Excerpts from a dataset
****************************************
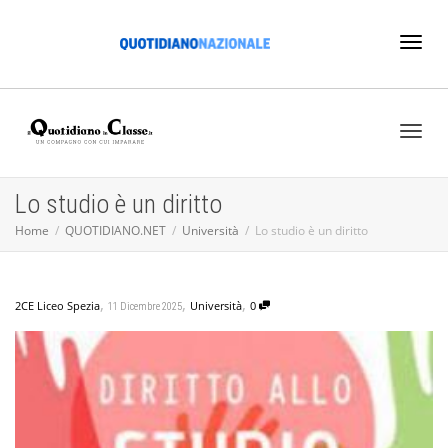
Toggl
naviga
Toggl
Lo studio è un diritto
Home
QUOTIDIANO.NET
Università
Lo studio è un diritto
naviga
,
,
,
2CE Liceo Spezia
Università
0
11 Dicembre 2025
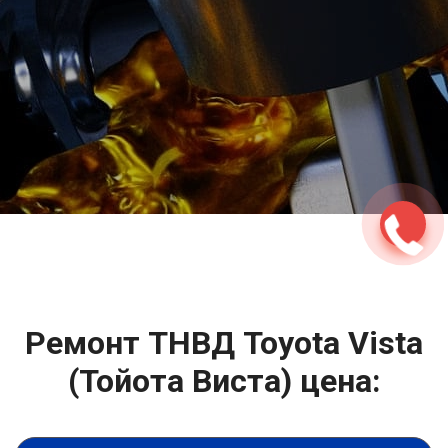
2500 руб
ться
Записаться
Ремонт ТНВД Toyota Vista
(Тойота Виста) цена:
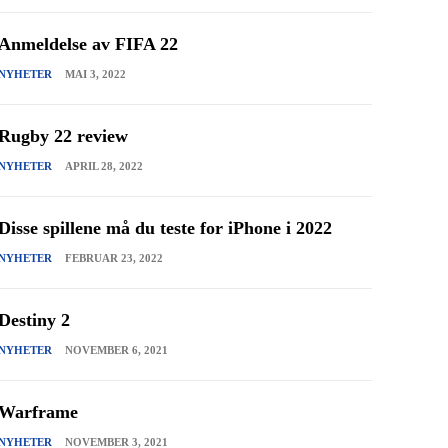
Anmeldelse av FIFA 22
NYHETER
MAI 3, 2022
Rugby 22 review
NYHETER
APRIL 28, 2022
Disse spillene må du teste for iPhone i 2022
NYHETER
FEBRUAR 23, 2022
Destiny 2
NYHETER
NOVEMBER 6, 2021
Warframe
NYHETER
NOVEMBER 3, 2021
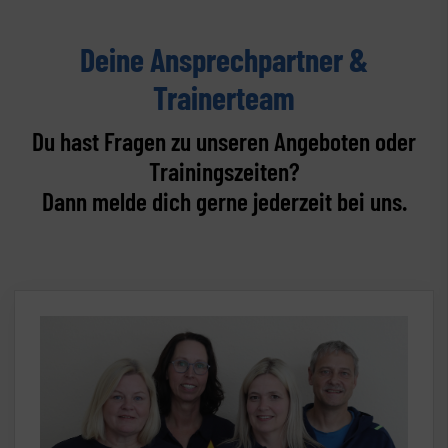
Deine Ansprechpartner &
Trainerteam
Du hast Fragen zu unseren Angeboten oder
Trainingszeiten?
Dann melde dich gerne jederzeit bei uns.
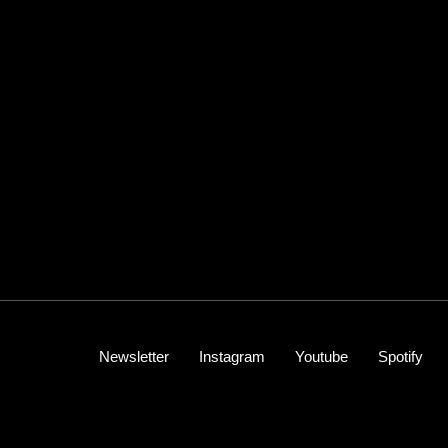
Newsletter
Instagram
Youtube
Spotify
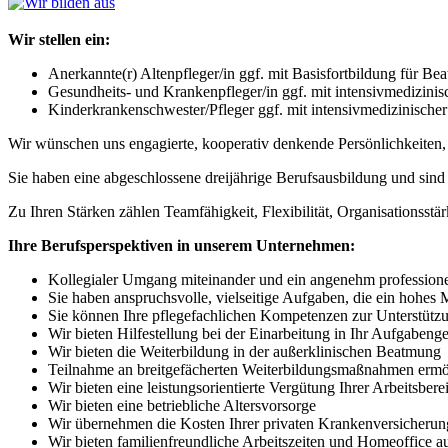
Wir stellen ein:
Anerkannte(r) Altenpfleger/in ggf. mit Basisfortbildung für B
Gesundheits- und Krankenpfleger/in ggf. mit intensivmedizinis
Kinderkrankenschwester/Pfleger ggf. mit intensivmedizinische
Wir wünschen uns engagierte, kooperativ denkende Persönlichkeiten, 
Sie haben eine abgeschlossene dreijährige Berufsausbildung und sind 
Zu Ihren Stärken zählen Teamfähigkeit, Flexibilität, Organisationss
Ihre Berufsperspektiven in unserem Unternehmen:
Kollegialer Umgang miteinander und ein angenehm professione
Sie haben anspruchsvolle, vielseitige Aufgaben, die ein hohes 
Sie können Ihre pflegefachlichen Kompetenzen zur Unterstützu
Wir bieten Hilfestellung bei der Einarbeitung in Ihr Aufgabenge
Wir bieten die Weiterbildung in der außerklinischen Beatmung
Teilnahme an breitgefächerten Weiterbildungsmaßnahmen ermö
Wir bieten eine leistungsorientierte Vergütung Ihrer Arbeitsberei
Wir bieten eine betriebliche Altersvorsorge
Wir übernehmen die Kosten Ihrer privaten Krankenversicherun
Wir bieten familienfreundliche Arbeitszeiten und Homeoffice a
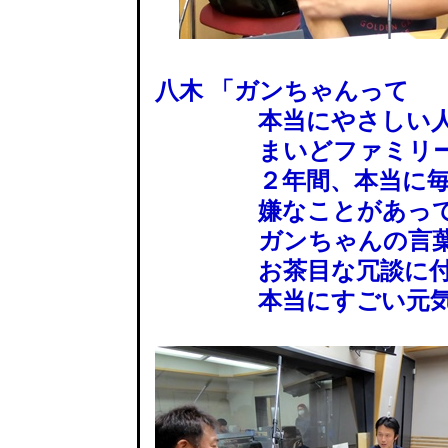
八木 「ガンちゃんって
本当にやさしい人だ
まいどファミリーに
２年間、本当に毎週
嫌なことがあっても
ガンちゃんの言葉
お茶目な冗談に付き
本当にすごい元気に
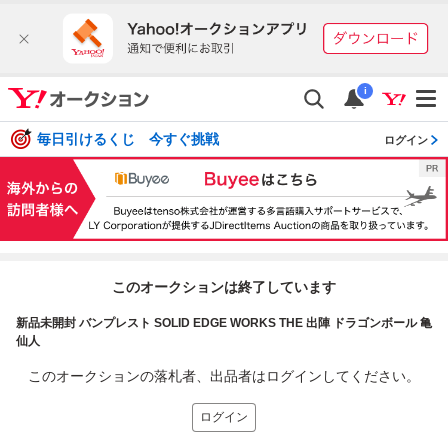
i
毎日引けるくじ 今すぐ挑戦
ログイン
このオークションは終了しています
新品未開封 バンプレスト SOLID EDGE WORKS THE 出陣 ドラゴンボール 亀
仙人
このオークションの落札者、出品者はログインしてください。
ログイン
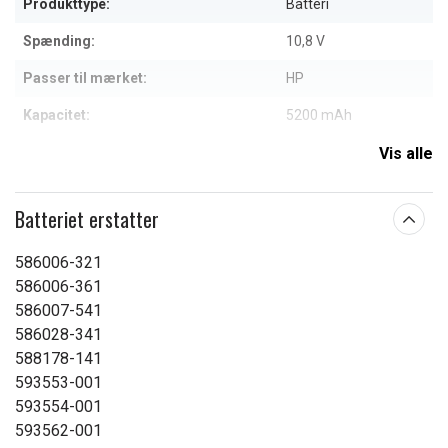
Produkttype:
Batteri
Spænding:
10,8 V
Passer til mærket:
HP
Kapacitet:
5200 mAh
Vis alle
Læs om betydningen af egenskaberne
Batteriet erstatter
586006-321
586006-361
586007-541
586028-341
588178-141
593553-001
593554-001
593562-001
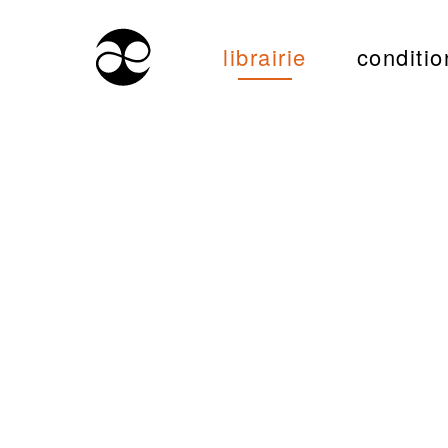
librairie
conditio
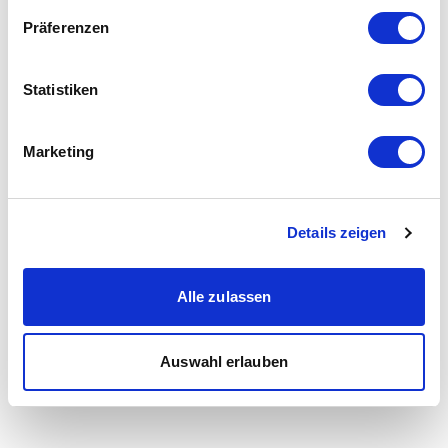
Präferenzen
Statistiken
Marketing
Details zeigen
Alle zulassen
Auswahl erlauben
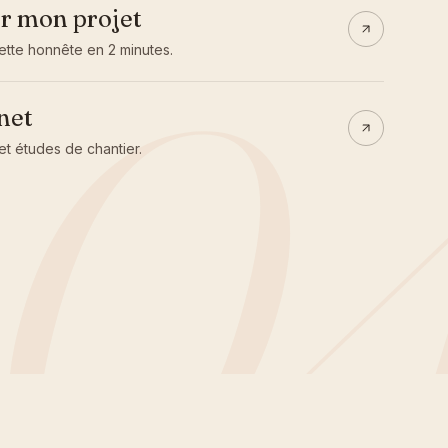
0
r mon projet
ette honnête en 2 minutes.
net
et études de chantier.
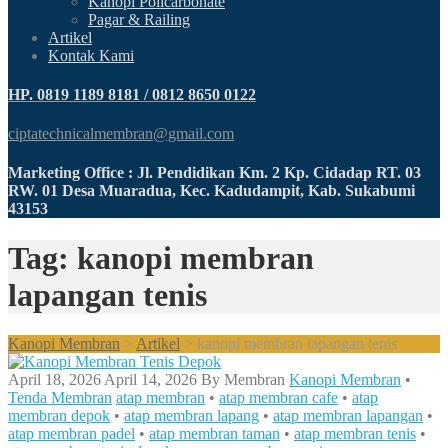
Kanopi Policarbonate
Pagar & Railing
Artikel
Kontak Kami
HP. 0819 1189 8181 / 0812 8650 0122
ciptatechnicalmembran@gmail.com
Marketing Office : Jl. Pendidikan Km. 2 Kp. Cidadap RT. 03
RW. 01 Desa Muaradua, Kec. Kadudampit, Kab. Sukabumi
43153
Tag: kanopi membran
lapangan tenis
Kanopi Membran
>
Artikel
>
kanopi membran lapangan tenis
April 18, 2026
April 14, 2026
By
Membran
Kanopi Membran
•
Tenda Membran
atap membran
•
atap membran cafe
•
atap
membran depok
•
atap membran lapang
•
atap membran lapangan
•
atap membran padel
•
atap membran taman
•
atap membran tenis
•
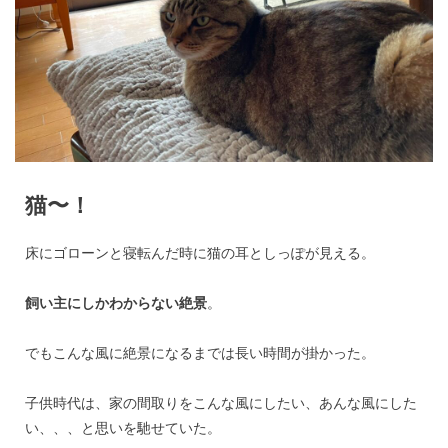
猫〜！
床にゴローンと寝転んだ時に猫の耳としっぽが見える。
飼い主にしかわからない絶景
。
でもこんな風に絶景になるまでは長い時間が掛かった。
子供時代は、家の間取りをこんな風にしたい、あんな風にした
い、、、と思いを馳せていた。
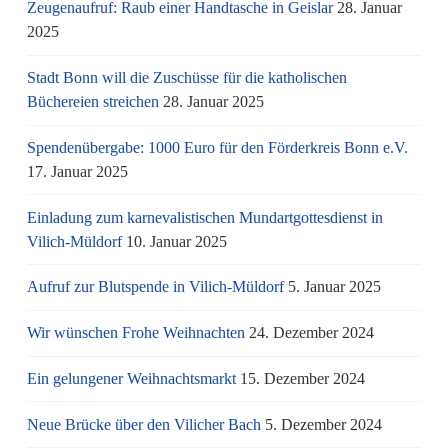
Zeugenaufruf: Raub einer Handtasche in Geislar
28. Januar
2025
Stadt Bonn will die Zuschüsse für die katholischen
Büchereien streichen
28. Januar 2025
Spendenübergabe: 1000 Euro für den Förderkreis Bonn e.V.
17. Januar 2025
Einladung zum karnevalistischen Mundartgottesdienst in
Vilich-Müldorf
10. Januar 2025
Aufruf zur Blutspende in Vilich-Müldorf
5. Januar 2025
Wir wünschen Frohe Weihnachten
24. Dezember 2024
Ein gelungener Weihnachtsmarkt
15. Dezember 2024
Neue Brücke über den Vilicher Bach
5. Dezember 2024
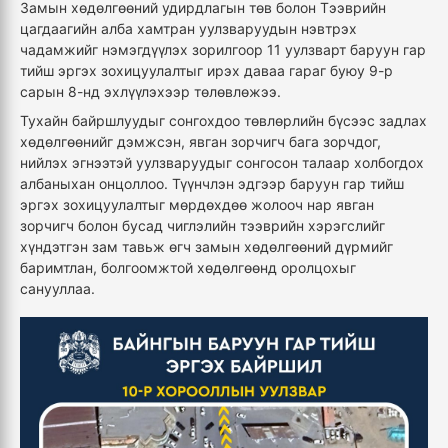
Замын хөдөлгөөний удирдлагын төв болон Тээврийн
цагдаагийн алба хамтран уулзваруудын нэвтрэх
чадамжийг нэмэгдүүлэх зорилгоор 11 уулзварт баруун гар
тийш эргэх зохицуулалтыг ирэх даваа гараг буюу 9-р
сарын 8-нд эхлүүлэхээр төлөвлөжээ.
Тухайн байршлуудыг сонгохдоо төвлөрлийн бүсээс задлах
хөдөлгөөнийг дэмжсэн, явган зорчигч бага зорчдог,
нийлэх эгнээтэй уулзваруудыг сонгосон талаар холбогдох
албаныхан онцоллоо. Түүнчлэн эдгээр баруун гар тийш
эргэх зохицуулалтыг мөрдөхдөө жолооч нар явган
зорчигч болон бусад чиглэлийн тээврийн хэрэгслийг
хүндэтгэн зам тавьж өгч замын хөдөлгөөний дүрмийг
баримтлан, болгоомжтой хөдөлгөөнд оролцохыг
санууллаа.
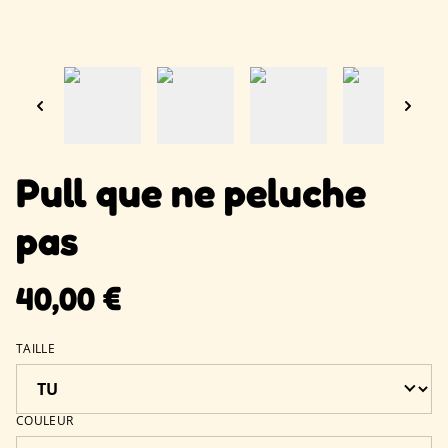
Pull que ne peluche
pas
40,00 €
TAILLE
COULEUR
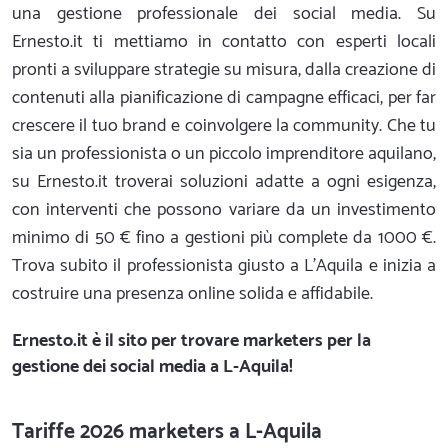
una gestione professionale dei social media. Su
Ernesto.it ti mettiamo in contatto con esperti locali
pronti a sviluppare strategie su misura, dalla creazione di
contenuti alla pianificazione di campagne efficaci, per far
crescere il tuo brand e coinvolgere la community. Che tu
sia un professionista o un piccolo imprenditore aquilano,
su Ernesto.it troverai soluzioni adatte a ogni esigenza,
con interventi che possono variare da un investimento
minimo di 50 € fino a gestioni più complete da 1000 €.
Trova subito il professionista giusto a L'Aquila e inizia a
costruire una presenza online solida e affidabile.
Ernesto.it
è il sito per trovare marketers per la
gestione dei social media a L-Aquila!
Tariffe 2026 marketers a L-Aquila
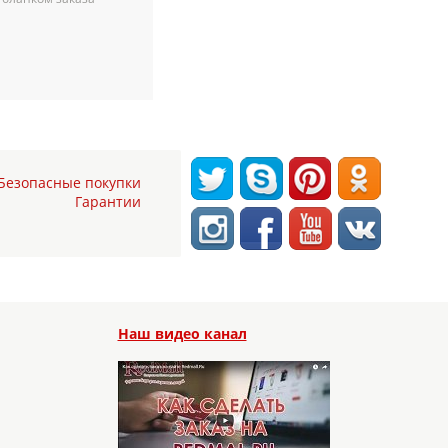
Безопасные покупки
Гарантии
Наш видео канал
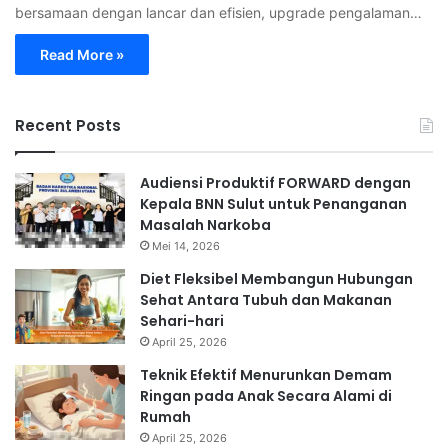
bersamaan dengan lancar dan efisien, upgrade pengalaman…
Read More »
Recent Posts
Audiensi Produktif FORWARD dengan
Kepala BNN Sulut untuk Penanganan
Masalah Narkoba
Mei 14, 2026
Diet Fleksibel Membangun Hubungan
Sehat Antara Tubuh dan Makanan
Sehari-hari
April 25, 2026
Teknik Efektif Menurunkan Demam
Ringan pada Anak Secara Alami di
Rumah
April 25, 2026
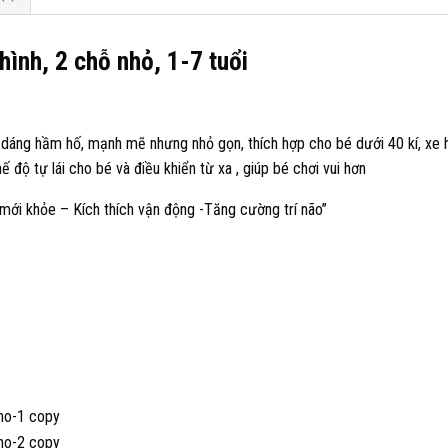
hình, 2 chỗ nhỏ, 1-7 tuổi
u dáng hầm hố, mạnh mẽ nhưng nhỏ gọn, thích hợp cho bé dưới 40 kí, xe 
ế độ tự lái cho bé và điều khiển từ xa , giúp bé chơi vui hơn
mới khỏe – Kích thích vận động -Tăng cường trí não’’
****************************************
## What the task asks
With no pictures included, write out the entries exactly.

## Expected answer
Toggl
naviga
Toggl
Lo studio è un diritto
Home
QUOTIDIANO.NET
Università
Lo studio è un diritto
naviga
,
,
,
2CE Liceo Spezia
Università
0
11 Dicembre 2025
2500 руб
ться
Записаться
Ремонт ТНВД Toyota Vista
(Тойота Виста) цена:
Anmeldelse av FIFA 22
NYHETER
MAI 3, 2022
Rugby 22 review
NYHETER
APRIL 28, 2022
Disse spillene må du teste for iPhone i 2022
NYHETER
FEBRUAR 23, 2022
Destiny 2
NYHETER
NOVEMBER 6, 2021
Warframe
NYHETER
NOVEMBER 3, 2021
Deine Ansprechpartner &
Trainerteam
Du hast Fragen zu unseren Angeboten oder
Trainingszeiten?
Dann melde dich gerne jederzeit bei uns.
Newsletter
Instagram
Youtube
Spotify
Wir stellen ein:
Anerkannte(r) Altenpfleger/in ggf. mit Basisfortbildung für B
Gesundheits- und Krankenpfleger/in ggf. mit intensivmedizinis
Kinderkrankenschwester/Pfleger ggf. mit intensivmedizinische
Wir wünschen uns engagierte, kooperativ denkende Persönlichkeiten, 
Sie haben eine abgeschlossene dreijährige Berufsausbildung und sind 
Zu Ihren Stärken zählen Teamfähigkeit, Flexibilität, Organisationss
Ihre Berufsperspektiven in unserem Unternehmen:
Kollegialer Umgang miteinander und ein angenehm professione
Sie haben anspruchsvolle, vielseitige Aufgaben, die ein hohes 
Sie können Ihre pflegefachlichen Kompetenzen zur Unterstützu
Wir bieten Hilfestellung bei der Einarbeitung in Ihr Aufgabenge
Wir bieten die Weiterbildung in der außerklinischen Beatmung
Teilnahme an breitgefächerten Weiterbildungsmaßnahmen ermö
Wir bieten eine leistungsorientierte Vergütung Ihrer Arbeitsberei
Wir bieten eine betriebliche Altersvorsorge
Wir übernehmen die Kosten Ihrer privaten Krankenversicherun
Wir bieten familienfreundliche Arbeitszeiten und Homeoffice a
八木 「ガンちゃんって
本当にやさしい人だ
まいどファミリーに
２年間、本当に毎週
嫌なことがあっても
ガンちゃんの言葉
お茶目な冗談に付き
本当にすごい元気に
i
毎日引けるくじ 今すぐ挑戦
ログイン
このオークションは終了しています
新品未開封 バンプレスト SOLID EDGE WORKS THE 出陣 ドラゴンボール 亀
仙人
このオークションの落札者、出品者はログインしてください。
ログイン
Produkttype:
Batteri
Spænding:
10,8 V
Passer til mærket:
HP
Kapacitet:
5200 mAh
Vis alle
Læs om betydningen af egenskaberne
Batteriet erstatter
586006-321
586006-361
586007-541
586028-341
588178-141
593553-001
593554-001
593562-001
librairie
conditio
Präferenzen
Statistiken
Marketing
Details zeigen
Alle zulassen
Auswahl erlauben
0
r mon projet
ette honnête en 2 minutes.
net
et études de chantier.
Kanopi Policarbonate
Pagar & Railing
Artikel
Kontak Kami
HP. 0819 1189 8181 / 0812 8650 0122
ciptatechnicalmembran@gmail.com
Marketing Office : Jl. Pendidikan Km. 2 Kp. Cidadap RT. 03
RW. 01 Desa Muaradua, Kec. Kadudampit, Kab. Sukabumi
43153
Tag: kanopi membran
lapangan tenis
Kanopi Membran
>
Artikel
>
kanopi membran lapangan tenis
April 18, 2026
April 14, 2026
By
Membran
Kanopi Membran
•
Tenda Membran
atap membran
•
atap membran cafe
•
atap
membran depok
•
atap membran lapang
•
atap membran lapangan
•
atap membran padel
•
atap membran taman
•
atap membran tenis
•
猫〜！
床にゴローンと寝転んだ時に猫の耳としっぽが見える。
飼い主にしかわからない絶景
。
でもこんな風に絶景になるまでは長い時間が掛かった。
子供時代は、家の間取りをこんな風にしたい、あんな風にした
い、、、と思いを馳せていた。
Zeugenaufruf: Raub einer Handtasche in Geislar
28. Januar
2025
Stadt Bonn will die Zuschüsse für die katholischen
Büchereien streichen
28. Januar 2025
Spendenübergabe: 1000 Euro für den Förderkreis Bonn e.V.
17. Januar 2025
Einladung zum karnevalistischen Mundartgottesdienst in
Vilich-Müldorf
10. Januar 2025
Aufruf zur Blutspende in Vilich-Müldorf
5. Januar 2025
Wir wünschen Frohe Weihnachten
24. Dezember 2024
Ein gelungener Weihnachtsmarkt
15. Dezember 2024
Neue Brücke über den Vilicher Bach
5. Dezember 2024
Замын хөдөлгөөний удирдлагын төв болон Тээврийн
цагдаагийн алба хамтран уулзваруудын нэвтрэх
чадамжийг нэмэгдүүлэх зорилгоор 11 уулзварт баруун гар
тийш эргэх зохицуулалтыг ирэх даваа гараг буюу 9-р
сарын 8-нд эхлүүлэхээр төлөвлөжээ.
Тухайн байршлуудыг сонгохдоо төвлөрлийн бүсээс задлах
хөдөлгөөнийг дэмжсэн, явган зорчигч бага зорчдог,
нийлэх эгнээтэй уулзваруудыг сонгосон талаар холбогдох
албаныхан онцоллоо. Түүнчлэн эдгээр баруун гар тийш
эргэх зохицуулалтыг мөрдөхдөө жолооч нар явган
зорчигч болон бусад чиглэлийн тээврийн хэрэгслийг
хүндэтгэн зам тавьж өгч замын хөдөлгөөний дүрмийг
баримтлан, болгоомжтой хөдөлгөөнд оролцохыг
санууллаа.
Pull que ne peluche
pas
40,00 €
TAILLE
COULEUR
una gestione professionale dei social media. Su
Ernesto.it ti mettiamo in contatto con esperti locali
pronti a sviluppare strategie su misura, dalla creazione di
contenuti alla pianificazione di campagne efficaci, per far
crescere il tuo brand e coinvolgere la community. Che tu
sia un professionista o un piccolo imprenditore aquilano,
su Ernesto.it troverai soluzioni adatte a ogni esigenza,
con interventi che possono variare da un investimento
minimo di 50 € fino a gestioni più complete da 1000 €.
Trova subito il professionista giusto a L'Aquila e inizia a
costruire una presenza online solida e affidabile.
Ernesto.it
è il sito per trovare marketers per la
gestione dei social media a L-Aquila!
Tariffe 2026 marketers a L-Aquila
Безопасные покупки
Гарантии
Наш видео канал
bersamaan dengan lancar dan efisien, upgrade pengalaman…
Read More »
Recent Posts
Audiensi Produktif FORWARD dengan
Kepala BNN Sulut untuk Penanganan
Masalah Narkoba
Mei 14, 2026
Diet Fleksibel Membangun Hubungan
Sehat Antara Tubuh dan Makanan
Sehari-hari
April 25, 2026
Teknik Efektif Menurunkan Demam
Ringan pada Anak Secara Alami di
Rumah
April 25, 2026
hình, 2 chỗ nhỏ, 1-7 tuổi
u dáng hầm hố, mạnh mẽ nhưng nhỏ gọn, thích hợp cho bé dưới 40 kí, xe 
ế độ tự lái cho bé và điều khiển từ xa , giúp bé chơi vui hơn
mới khỏe – Kích thích vận động -Tăng cường trí não’’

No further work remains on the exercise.